The Daily Star | Bassil doubles down on UNHCR attacks

ARSAL, Lebanon: Caretaker Foreign Minister Gebran Bassil doubled down on his recent combative rhetoric toward the U.N. refugee agency Wednesday, extending his attacks to the wider international community. Bassil, speaking from a cave in which 10 Lebanese soldiers captured by Daesh (ISIS) in 2014 were held, said he was thinking “of the conspiracy that threatened our existence ... I am thinking of all those responsible in the international community who committed such a crime against Lebanon and Syria.” This conspiracy, he said, came about through “policies drawn to destroy this region, to further the interests of Israel and powers who refuse to have this diversity here.”

The minister’s comments came during a coordinated tour of the border town of Arsal which appeared aimed at demonstrating the renewed safety of the Lebanon-Syria border, the sacrifices made by Lebanon’s soldiers to bring about such safety and the willingness of refugees to return to their homes in Syria.

Bassil claimed that Lebanese of all sects and from all over the country wanted the return of Syrian refugees, while similarly the Syrian nationals “from everywhere and from all sects want this.”

Bassil also offered a warning to the international community. During a news conference at the beginning of the tour he presented a plastic envelope: “This is what I received now,” he said. “A letter from one of [the Syrian community’s] representatives saying, ‘Either allow us to go back to Syria or work for us to be repatriated in Europe.’”

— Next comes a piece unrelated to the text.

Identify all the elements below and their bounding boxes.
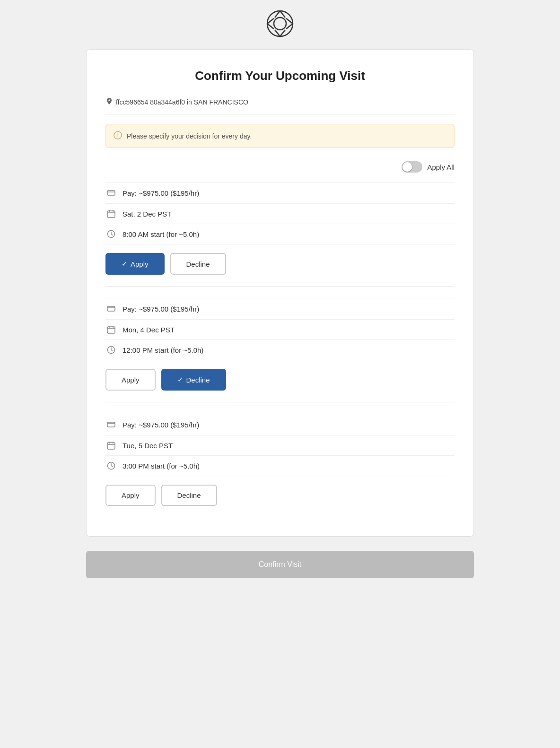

The comments come in the wake of a marked escalation in tensions between the Foreign Ministry and the UNHCR, which culminated last Friday with Bassil ordering a freeze on the renewal of UNHCR staff residency permits after claiming the agency had been scaring refugees from returning to Syria.

The Foreign Ministry’s actions were met with strong condemnation, not least from other members of Lebanon’s caretaker government. Bassil sought to play down conflicts over the issue. “Neither Prime Minister [designate Saad] Hariri nor any other official want problems with the U.N. ... But it is time to say enough,” he said. “Lebanon’s interests are at stake and are more important than other matters.”

“[The UNHCR’s] policy is to forbid the return, the Lebanese policy is to encourage the return,” Bassil said during Wednesday’s tour. He insisted he was not “angry” at the agency, rather “surprised that they are not respecting our policy and not abiding by our will and sovereignty.”

The UNHCR responded to Bassil’s allegations in a statement to The Daily Star late Wednesday, saying that it “would not try to discourage the refugees from returning when they chose to do so.”

The statement said the UNHCR “respects and has always respected the sovereignty of Lebanon,” adding that it had made clear that it respected Lebanese government policy, which states that the integration of refugees into the Lebanese community is not an option. “The return of the refugees is the ultimate preferred solution for the refugee crisis,” the statement read.

Nevertheless the agency defended the questions it had been asking of refugees, saying it “has a duty to make sure that refugees are well informed as they make these important decisions.”

The reaction of the refugee community in Arsal to Bassil’s visit was mixed. Some were waiting for the minister’s convoy to arrive during a visit to one of the town’s refugee camps and were more than happy to back proposals to facilitate a return.

“We want to go back to our country,” one person told Bassil outside a tent whose carefully tended vegetable garden demonstrated the length of time its occupants had been living there.

“We are young, if we don’t go back who will rebuild? We want to go back to our nation – our only nation. Syria is our mother.” One elderly Syrian woman threw flowers over the minister’s car as he left.

Another refugee, who said his name was Mohammad and his hometown Al-Qusair, said he wanted to return. “Why wouldn’t someone go back to their home?” he asked. However, he was worried about the level of safety in Syria and insisted he wanted the involvement of the international community. “If there are United Nations guarantees we will return. If there aren’t, we won’t return,” he said.

Hammam al-Amir, a refugee from Flita on the other side of the Syrian border, was more skeptical, saying he estimated only 150 of a town of 10,000 refugees would be willing to return at this stage. He noted that many were returning because of a recent law passed by the Syrian government, known as Law 10, which gives the government the right to expropriate the property of Syrian nationals unless they return to claim it.

This was driving older Syrian nationals back to the country, he said, while many of the younger generation were unwilling to return for fear of being called up to military service.

He too called for the involvement of international agencies. “The return is wrong,” he said. “There is no safety and it is unsecured. It should be secured by the United Nations.”


 
A version of this article appeared in The Daily Star on June 14, 2018, on page 2.